● **Dataset content**
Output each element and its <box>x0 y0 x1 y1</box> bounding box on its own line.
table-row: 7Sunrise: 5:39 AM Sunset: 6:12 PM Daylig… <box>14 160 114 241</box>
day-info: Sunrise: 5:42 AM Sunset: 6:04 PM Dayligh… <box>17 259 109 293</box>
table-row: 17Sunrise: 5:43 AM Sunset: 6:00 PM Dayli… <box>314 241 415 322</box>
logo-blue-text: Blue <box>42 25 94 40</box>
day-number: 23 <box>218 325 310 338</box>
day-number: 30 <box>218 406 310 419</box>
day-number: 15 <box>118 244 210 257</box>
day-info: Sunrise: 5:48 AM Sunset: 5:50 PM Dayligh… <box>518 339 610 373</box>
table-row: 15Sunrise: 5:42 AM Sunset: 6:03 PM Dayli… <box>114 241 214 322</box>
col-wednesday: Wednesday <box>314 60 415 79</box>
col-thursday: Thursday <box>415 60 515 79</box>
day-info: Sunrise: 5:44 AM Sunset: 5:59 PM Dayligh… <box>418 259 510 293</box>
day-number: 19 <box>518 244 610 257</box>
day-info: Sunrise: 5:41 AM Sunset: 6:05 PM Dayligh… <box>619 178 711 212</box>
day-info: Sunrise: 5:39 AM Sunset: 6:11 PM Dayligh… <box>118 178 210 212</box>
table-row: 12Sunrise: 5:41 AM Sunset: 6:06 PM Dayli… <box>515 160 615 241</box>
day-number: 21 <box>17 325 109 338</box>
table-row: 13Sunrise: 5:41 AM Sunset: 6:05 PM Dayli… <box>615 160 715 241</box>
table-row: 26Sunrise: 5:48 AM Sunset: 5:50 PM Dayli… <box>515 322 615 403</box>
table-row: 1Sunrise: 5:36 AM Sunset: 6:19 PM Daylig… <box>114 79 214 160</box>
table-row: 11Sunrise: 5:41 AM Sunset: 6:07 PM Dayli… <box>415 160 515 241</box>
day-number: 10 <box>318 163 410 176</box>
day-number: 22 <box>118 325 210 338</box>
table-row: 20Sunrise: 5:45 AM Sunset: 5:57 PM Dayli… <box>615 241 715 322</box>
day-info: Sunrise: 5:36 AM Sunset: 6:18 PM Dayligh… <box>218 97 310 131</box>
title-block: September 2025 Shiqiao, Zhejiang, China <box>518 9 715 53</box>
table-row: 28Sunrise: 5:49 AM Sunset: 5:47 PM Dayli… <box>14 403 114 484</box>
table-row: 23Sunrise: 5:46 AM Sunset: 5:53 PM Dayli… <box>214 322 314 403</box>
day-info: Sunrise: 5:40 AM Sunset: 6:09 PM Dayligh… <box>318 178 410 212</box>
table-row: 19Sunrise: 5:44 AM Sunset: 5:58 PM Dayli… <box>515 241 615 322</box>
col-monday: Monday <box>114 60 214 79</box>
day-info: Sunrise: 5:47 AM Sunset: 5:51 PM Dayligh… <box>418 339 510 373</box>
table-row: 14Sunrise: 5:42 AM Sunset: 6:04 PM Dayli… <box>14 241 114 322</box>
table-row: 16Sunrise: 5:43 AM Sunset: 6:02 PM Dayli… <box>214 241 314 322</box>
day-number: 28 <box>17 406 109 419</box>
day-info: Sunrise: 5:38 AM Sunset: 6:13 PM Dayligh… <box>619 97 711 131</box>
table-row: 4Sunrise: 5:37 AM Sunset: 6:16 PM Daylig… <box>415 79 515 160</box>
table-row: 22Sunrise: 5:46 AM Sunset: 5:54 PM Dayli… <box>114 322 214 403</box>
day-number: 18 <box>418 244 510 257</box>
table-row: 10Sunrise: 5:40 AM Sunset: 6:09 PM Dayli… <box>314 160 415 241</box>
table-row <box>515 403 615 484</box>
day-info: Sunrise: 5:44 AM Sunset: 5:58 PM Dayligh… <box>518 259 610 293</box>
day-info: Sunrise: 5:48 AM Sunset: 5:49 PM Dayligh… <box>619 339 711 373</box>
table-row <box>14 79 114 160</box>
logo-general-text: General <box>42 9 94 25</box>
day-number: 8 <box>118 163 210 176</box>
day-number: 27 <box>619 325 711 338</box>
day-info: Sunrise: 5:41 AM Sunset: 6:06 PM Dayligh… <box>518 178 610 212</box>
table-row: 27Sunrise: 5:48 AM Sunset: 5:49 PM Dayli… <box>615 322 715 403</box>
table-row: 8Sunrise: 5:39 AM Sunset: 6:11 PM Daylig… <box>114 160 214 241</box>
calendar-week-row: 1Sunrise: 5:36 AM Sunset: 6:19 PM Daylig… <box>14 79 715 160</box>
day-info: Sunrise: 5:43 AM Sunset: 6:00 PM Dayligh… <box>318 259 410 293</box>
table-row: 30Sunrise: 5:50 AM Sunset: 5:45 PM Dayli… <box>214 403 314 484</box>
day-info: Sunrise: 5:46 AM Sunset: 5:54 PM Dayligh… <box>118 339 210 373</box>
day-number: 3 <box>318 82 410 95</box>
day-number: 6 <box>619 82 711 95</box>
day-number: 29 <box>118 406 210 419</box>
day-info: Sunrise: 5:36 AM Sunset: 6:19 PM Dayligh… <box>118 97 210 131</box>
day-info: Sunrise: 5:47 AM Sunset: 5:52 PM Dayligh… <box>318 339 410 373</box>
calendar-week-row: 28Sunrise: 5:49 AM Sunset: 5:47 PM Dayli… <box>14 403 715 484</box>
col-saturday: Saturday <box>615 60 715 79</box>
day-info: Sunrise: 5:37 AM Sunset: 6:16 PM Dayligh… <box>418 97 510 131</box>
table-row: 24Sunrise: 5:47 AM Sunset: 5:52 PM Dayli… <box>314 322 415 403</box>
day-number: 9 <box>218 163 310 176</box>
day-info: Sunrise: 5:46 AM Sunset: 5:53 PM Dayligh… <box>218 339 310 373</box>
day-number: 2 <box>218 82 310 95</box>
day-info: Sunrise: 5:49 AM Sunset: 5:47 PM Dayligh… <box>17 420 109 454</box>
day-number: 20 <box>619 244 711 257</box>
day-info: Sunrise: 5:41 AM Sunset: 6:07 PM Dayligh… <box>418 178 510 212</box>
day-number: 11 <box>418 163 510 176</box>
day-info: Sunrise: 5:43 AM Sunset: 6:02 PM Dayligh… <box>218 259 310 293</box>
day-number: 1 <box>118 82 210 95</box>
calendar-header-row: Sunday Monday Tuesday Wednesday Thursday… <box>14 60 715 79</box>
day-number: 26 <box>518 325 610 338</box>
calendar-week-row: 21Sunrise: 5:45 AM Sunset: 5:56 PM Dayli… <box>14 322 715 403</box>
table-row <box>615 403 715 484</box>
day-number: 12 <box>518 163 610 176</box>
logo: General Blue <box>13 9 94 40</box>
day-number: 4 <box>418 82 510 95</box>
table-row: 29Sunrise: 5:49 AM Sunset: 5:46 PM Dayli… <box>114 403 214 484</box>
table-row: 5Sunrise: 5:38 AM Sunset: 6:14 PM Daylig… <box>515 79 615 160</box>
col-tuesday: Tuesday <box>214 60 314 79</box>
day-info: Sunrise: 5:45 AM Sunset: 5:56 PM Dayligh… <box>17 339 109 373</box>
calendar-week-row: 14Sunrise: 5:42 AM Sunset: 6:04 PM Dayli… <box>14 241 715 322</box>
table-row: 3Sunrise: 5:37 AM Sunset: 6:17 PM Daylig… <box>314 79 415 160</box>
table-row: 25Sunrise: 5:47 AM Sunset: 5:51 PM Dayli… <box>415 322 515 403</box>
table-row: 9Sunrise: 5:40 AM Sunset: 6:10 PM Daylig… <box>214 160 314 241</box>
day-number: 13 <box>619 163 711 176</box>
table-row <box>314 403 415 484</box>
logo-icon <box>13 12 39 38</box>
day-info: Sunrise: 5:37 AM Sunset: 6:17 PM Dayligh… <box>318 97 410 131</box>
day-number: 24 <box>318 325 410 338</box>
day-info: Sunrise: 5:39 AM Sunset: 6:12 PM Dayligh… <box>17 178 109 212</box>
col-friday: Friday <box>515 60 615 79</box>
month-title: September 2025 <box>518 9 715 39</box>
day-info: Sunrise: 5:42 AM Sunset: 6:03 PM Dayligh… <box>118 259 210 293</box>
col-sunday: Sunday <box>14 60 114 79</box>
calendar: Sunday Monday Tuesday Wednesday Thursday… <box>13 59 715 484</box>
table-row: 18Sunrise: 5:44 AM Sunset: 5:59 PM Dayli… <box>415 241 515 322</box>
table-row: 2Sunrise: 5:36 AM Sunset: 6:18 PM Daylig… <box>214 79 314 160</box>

● **Try it**
Look through the material above. Copy each line where the word "Wednesday" appears.

● **Reply to the exercise**
col-wednesday: Wednesday <box>314 60 415 79</box>
calendar-header-row: Sunday Monday Tuesday Wednesday Thursday… <box>14 60 715 79</box>
calendar: Sunday Monday Tuesday Wednesday Thursday… <box>13 59 715 484</box>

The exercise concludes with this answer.